All contracts, whether procured by bid or otherwise, are limited in term to twelve consecutive months unless otherwise stated. *136N.J.S.A. 40A:11-15. No exception to the twelve month restriction exists for professional legal services.
The sole issue to be determined therefore is whether the state statute which limits the term of the contract to one year is preempted by federal regulations or public policy as expressed in the contract between the Authority and HUD. This is a case of first impression.3
The preemption doctrine, rooted in the second clause of Article VI of the United States Constitution, requires that when the mandates of federal law and state law are not consistent, state law must yield. Feldman v. Lederle Lab., 125 N.J. 117, 133, 592 A.2d 1176 (1991). Federal regulations have the same preemptive effect as federal statutes. Id. at 134, 592 A.2d 1176.
Preemption may occur in several ways. Provided Congress or the federal agency is acting within the scope of its authority, express language may exclude state law____ In the absence of a clear expression, the intent to preempt all state law in a particular area may be inferred where the scheme of federal regulation is sufficiently comprehensive to make reasonable the inference that Congress “left no room” for supplementary state regulation____ Where the object sought to be obtained by federal law and the character of obligations imposed by it may reveal the same purpose, the intent to preempt state law will be inferred. [Another] situation in which preemption will be implied occurs when the Act of Congress may touch a field in which the federal interest is so dominant that the federal system will be assumed to preclude enforcement of state laws on the same subject.
[Ibid, (citations omitted).]
The preemption doctrine is applicable where “(1) there exists clear evidence that Congress intended to preempt the field; (2) the nature of the subject matter demands exclusive federal uniform regulation; (3) there is an actual conflict between two statutory schemes; and (4) the state law stands as an obstacle to the accomplishment and execution of the federal objectives and purposes.” Hill Manor Apts. v. Brome, 164 N.J.Super. 295, 302, 395 A.2d 1307 (Essex County Ct.1978). Nevertheless, the mere *137potential for conflict constitutes insufficient justification to support a finding of preemption. Ibid.
The initiation point of the preemption analysis depends on the area of law involved. Feldman, supra, 125 N.J. at 137. For example, areas such as health and safety have traditionally been regulated by the states.
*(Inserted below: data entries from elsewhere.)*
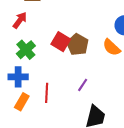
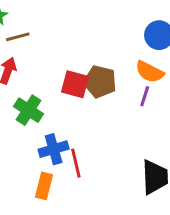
blue cross: (18, 77) -> (54, 149), moved
purple line: (83, 85) -> (145, 96), moved

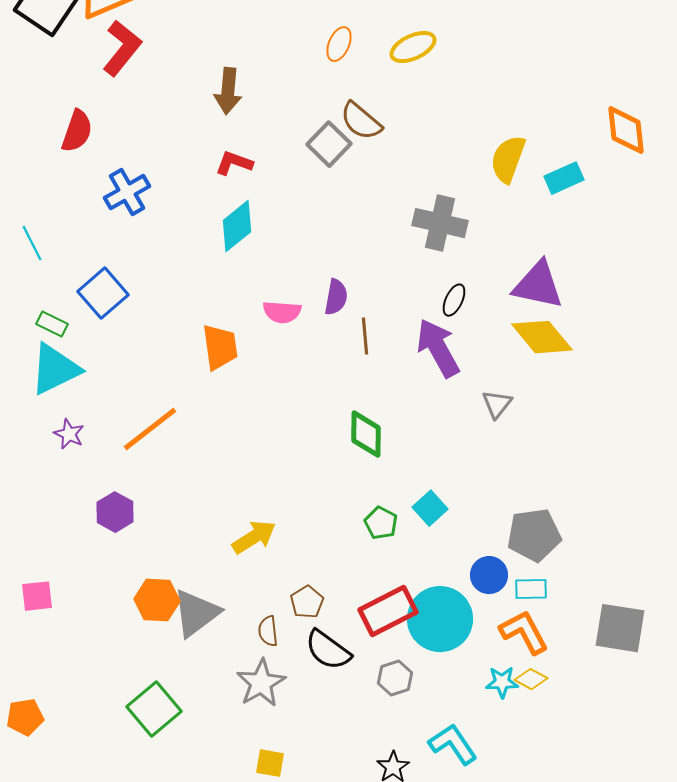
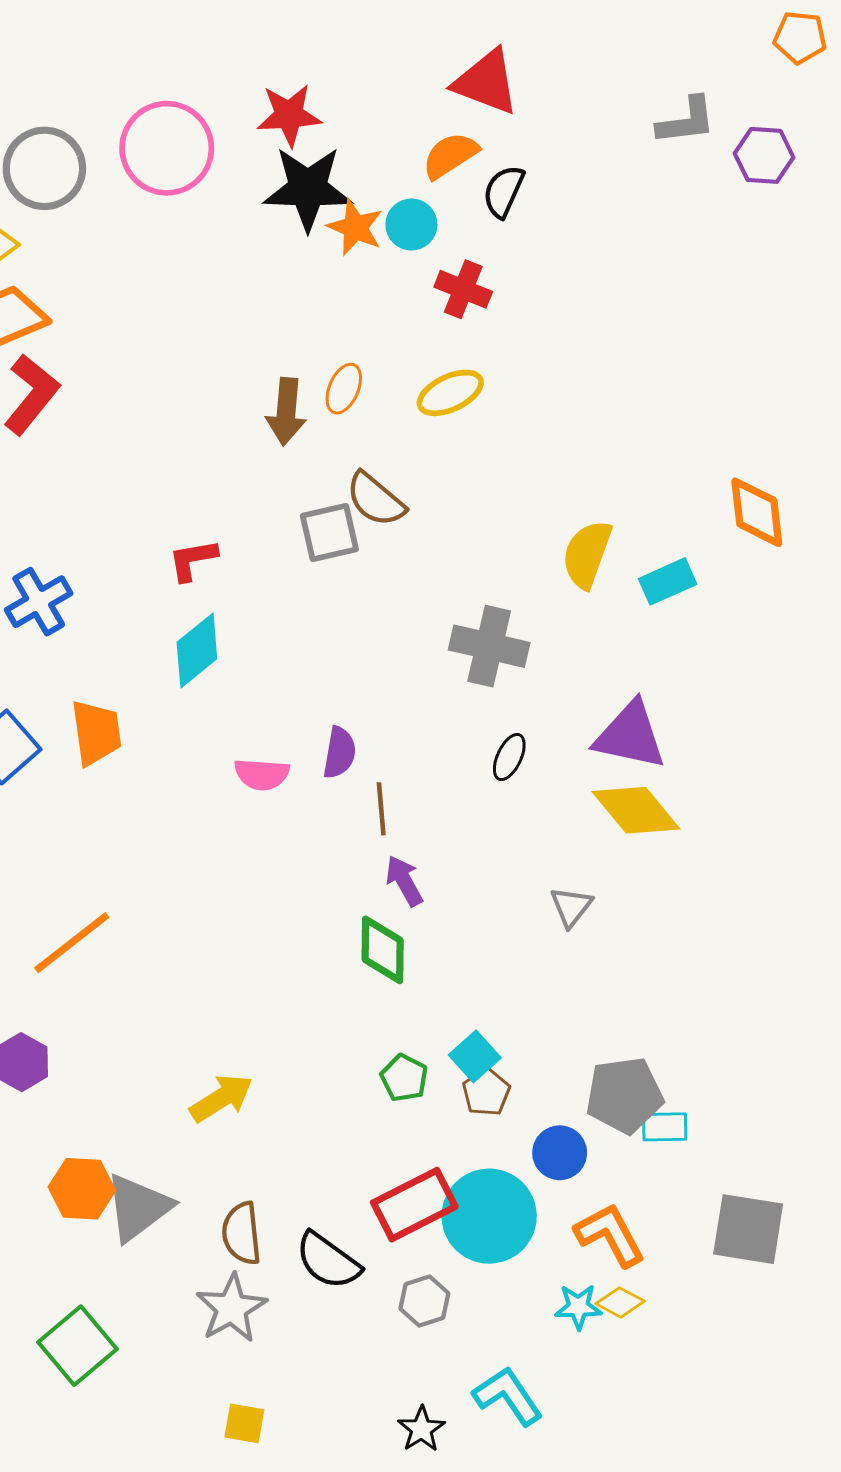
brown arrow: (228, 91) -> (286, 412), moved
gray square: (329, 144) -> (329, 532), turned 33
red L-shape: (234, 163) -> (193, 560), turned -30
orange trapezoid: (220, 347) -> (96, 733), moved
purple arrow: (438, 348) -> (404, 881), moved, size x0.6
cyan rectangle: (531, 589) -> (665, 1127), moved
brown pentagon: (307, 602) -> (486, 1092), moved
brown semicircle: (268, 631) -> (242, 1233), size x1.4

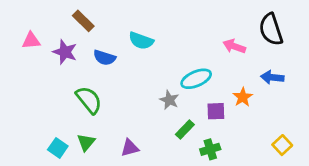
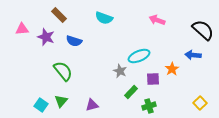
black semicircle: (271, 29) -> (203, 30), moved, turned 150
cyan semicircle: (141, 41) -> (104, 18), moved
pink arrow: (234, 46) -> (157, 20), moved

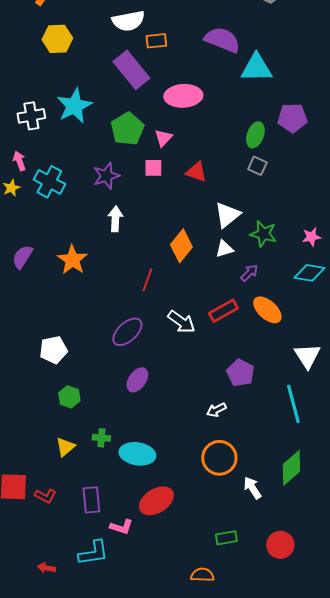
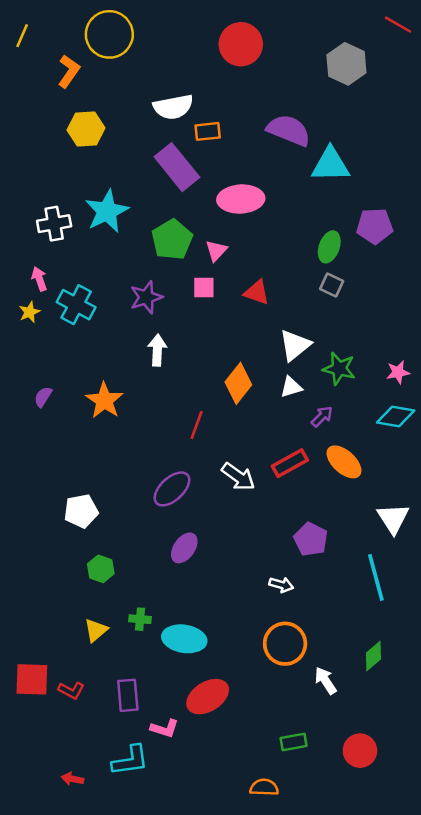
purple semicircle: (22, 257) -> (43, 397), size x0.7
white arrow: (216, 410) -> (281, 585), turned -138
green diamond: (291, 468) -> (373, 656), size x0.7

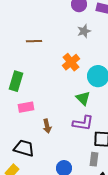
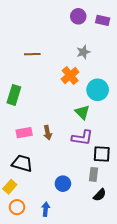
gray star: (84, 31) -> (83, 52), moved
pink rectangle: (26, 107) -> (24, 133), moved
brown arrow: (47, 126) -> (48, 133), moved

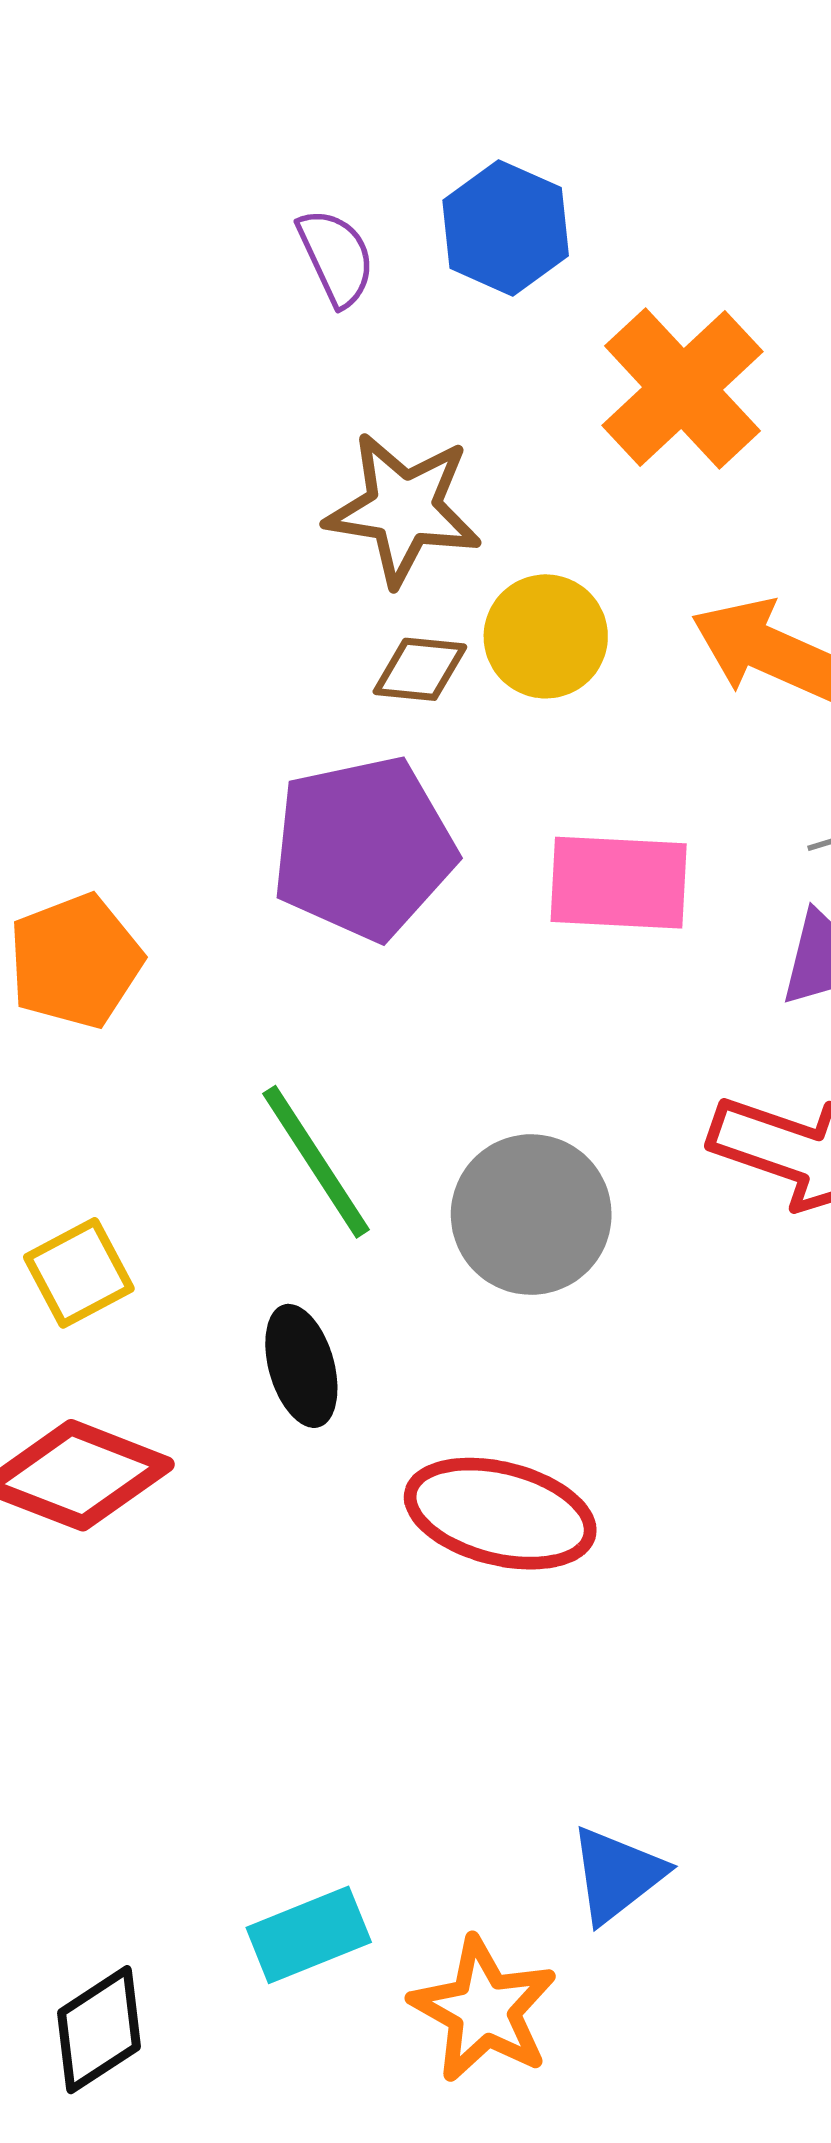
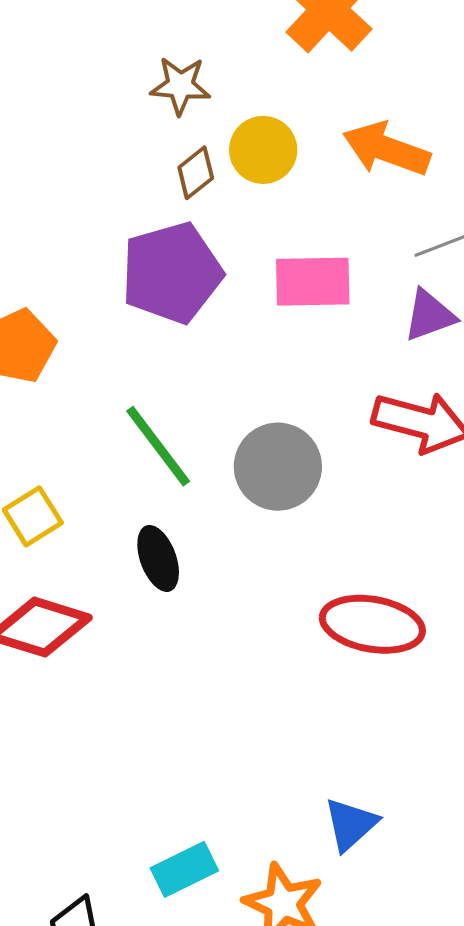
brown star: (404, 509) -> (180, 86), size x0.7
brown diamond: (420, 669) -> (196, 173), turned -40
red ellipse: (500, 1514) -> (372, 624), moved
Hillsborough County v. Automated Med. Lab., Inc., 471 U.S. 707, 105 S.Ct. 2371, 85 L.Ed.2d 714 (1985). However, even if Congress has not occupied a particular field, preemption may occur to the extent that state and federal law actually conflict. Vail v. Pan American Corp., 260 N.J.Super. 292, 297, 616 A.2d 523 (App.Div.1992). Conflict preemption occurs when compliance with both federal and state regulations is a physical impossibility, or when state law stands as an obstacle to the accomplishment and execution of the full purposes and objectives of Congress. Feldman, supra, 125 N.J. at 135.
These principles compel a finding that state law limiting the term of a professional services contract to one year is not preempted by federal regulation or policy which allow contracts to exceed a one year term. As noted, housing authorities are governed by state and local laws as long as the law conforms to federal law and standards. 24 C.F.R. § 85.36(b). There is nothing in the contract between the Authority and HUD or the underlying regulations which prohibit a state from limiting the term of a professional services contract to one year.
Professional services contracts are discussed in the HUD procurement handbook for public housing agencies (PHAs). 7460.8 REV-1, January 1993, at 4-29. It states:
The [Housing Authority] shall submit for HUD review and approval any agreement or contract for professional, management, fee accountants, legal or other professional services with any person or firm where the total period or term of the contract, including any renewal or option provisions is in excess of two (2) years. (See Section 315 of the Terms and Conditions Constituting Part Two of a Consolidated Annual Contributions Contract (ACC)).
Section 315 of its aforementioned contract provides:
Sec. 315. Contracts for Personal Services
*138The Local Authority shall not enter into, execute or approve, any agreement or contract for personal, management, legal or other services with any person or firm where the initial period or term of the contract is in excess of two (2) years, or where the contract contains a renewal provision for any period of time, without the prior written consent of the Government. Where an existing contract contains a renewal provision, automatic or otherwise, which extends the terms of the contract for any period, the Local Authority shall not act to renew or extend such contract, or fail to take any necessary action to forestall automatic renewal or extension, without the prior written approval of the Government.
It is clear from a review qf these provisions that no actual conflict in the law exists. A one year contract for professional services satisfies both the federal and state regulations. Compliance with both federal and state law is not a physical impossibility. If, for example, there existed a federal law which mandated that the duration for all professional services contracts must be two years, the federal law would preempt a state law which required that such contracts must not be in excess of one year. The difference between this example and the instant case, however, is that in the former, mutual compliance would be an impossibility, while in this case it is not. The courts have declined to preempt state law causes of action solely because they impose liability over and above that authorized by federal law, since mutual compliance is feasible. English v. General Elec. Co., 496 U.S. 72, 89, 110 S.Ct. 2270, 2280, 110 L.Ed.2d 65 (1990); Miller v. Northwest Airlines, 253 N.J.Super. 618, 602 A.2d 785 (App.Div.1992).
N.J.S.A. 40A:11-15 does not stand as an obstacle to the accomplishment of the federal objectives and purposes. In fact, state law limiting a contract term to one year would further the goals of the federal law by providing even stricter standards for such contracts, while still providing HUD with appropriate oversight.
The court therefore finds that federal law and the controlling state statutes are not incompatible. There is no evidence that Congress intended to preempt the field nor that the subject matter demands exclusive federal uniform regulation. The statutory schemes are consistent and without conflict. There is no basis for preemption. The Authority’s proposals for professional services must therefore comply with N.J.S.A. 40A:11-15. The *139proposed two year term is contrary to statute and is stricken. The contract may not be awarded for a period in excess of one year.
Repealed by L.1992, c. 79, § 59. See N.J.S.A. 40A:12A-1 to -49.
As a citizen and taxpayer, plaintiff has standing to raise the question of illegality of the specifications. Waszen v. City of Atlantic City, 1 N.J. 272, 276, 63 A.2d 255 (1949).
This opinion represents a comprehensive explanation of the court's findings from the bench on February 24, 1995.